Our numbers and video links are here http://www.theowlnest.com/jrdrag.html


----------



## Wicked Carts (Nov 1, 2011)

my thought would be gearing....

when we ran 22" tall tire with stock gears 12:1 we went 52 mph with me and then with a 100 pound lighter drivier it went 53 mph


----------



## jr dragster (Oct 11, 2010)

Some battery pics [/ATTACH][/ATTACH]


----------



## jr dragster (Oct 11, 2010)

We had 60 foot times best was 2.88 worst was 2.34 thats from 16 runs 330 times were 6.321 to 6.387. This is bracket racing you dont need the fastest car to win {dragging rights are nice } you just need to be consistant every race and cut good lights.I will gear my car at the next test and tune and try to run 9s but if it losses the consistance i will change back, its a fine line to run, we ran 66 miles hr then changed gearing and only ran 59mph but car is quicker ,but not faster.Spinning is not winning,the gearing is hard to get we played with it last year with the lead ,and will do it this year with the lithium.So you want something that you can change the gearing easy and not to expensive.Im sure i could gear the car to run 70mph but it would be in the 13s,im trying to get in the 9s i dont really care what the mph is its not important to me ,more worried about running the same time every run .And having fun with my kids at the track.


----------



## Wicked Carts (Nov 1, 2011)

in our cart each taller gear we went to the better the et's where...

good luck


----------



## jr dragster (Oct 11, 2010)

major said:


> Performance curves are a bit tough to read, but http://evdrives.com/images/Motors/ME1003/Product_Info_ME1003-1.pdf states the Mars turns 3000 RPM at 72V. Both motors look to have similar torque in the 400 to 450A range. Mars being a PM motor has a flatter curve, but I don't see that as a factor. And I am surprised the mars can tolerate the high current.
> 
> I did find the K91 curve http://rapidlibrary.com/source.php?...%20Curve%20%2072-96V.pdf&sec=66e36ac057062570 Looks like at 72V the 3900 RPM point is down to 100A. That is way way below peak power.
> 
> ...


 you sure dont like the mars ?? its only running for 10 secs have had no problems its a light motor and a light car .


----------



## jr dragster (Oct 11, 2010)

Wicked Carts said:


> in our cart each taller gear we went to the better the et's where...
> 
> good luck


 to a point then it will slow down thats what we had last year


----------



## tropes (Jul 24, 2011)

jr dragster said:


> We had 60 foot times best was 2.88 worst was 2.34 thats from 16 runs 330 times were 6.321 to 6.387. This is bracket racing you dont need the fastest car to win {dragging rights are nice } you just need to be consistant every race and cut good lights.I will gear my car at the next test and tune and try to run 9s but if it losses the consistance i will change back, its a fine line to run, we ran 66 miles hr then changed gearing and only ran 59mph but car is quicker ,but not faster.Spinning is not winning,the gearing is hard to get we played with it last year with the lead ,and will do it this year with the lithium.So you want something that you can change the gearing easy and not to expensive.Im sure i could gear the car to run 70mph but it would be in the 13s,im trying to get in the 9s i dont really care what the mph is its not important to me ,more worried about running the same time every run .And having fun with my kids at the track.

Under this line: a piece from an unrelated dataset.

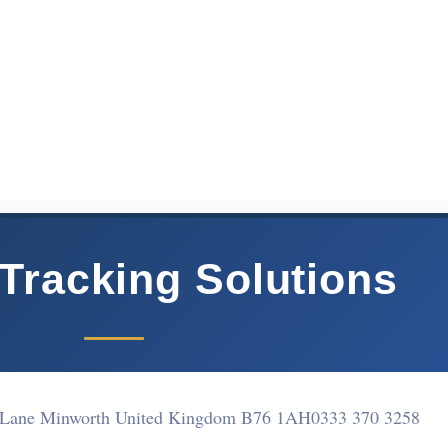
 Tracking Solutions
 Lane Minworth United Kingdom B76 1AH
0333 370 3258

This is a good example: when we ran our electrics together during time trials your mph was 62.14 and ours was 52.35 but our E.T. was quicker.
http://www.youtube.com/watch?v=2akGsAKoZ1E&feature=related
I think the 60 ft. times are important but to run a 9 second, mph must be at least 60. That is my unscientific WAG.


----------



## tropes (Jul 24, 2011)

jr dragster said:


> you sure dont like the mars ?? its only running for 10 secs have had no problems its a light motor and a light car .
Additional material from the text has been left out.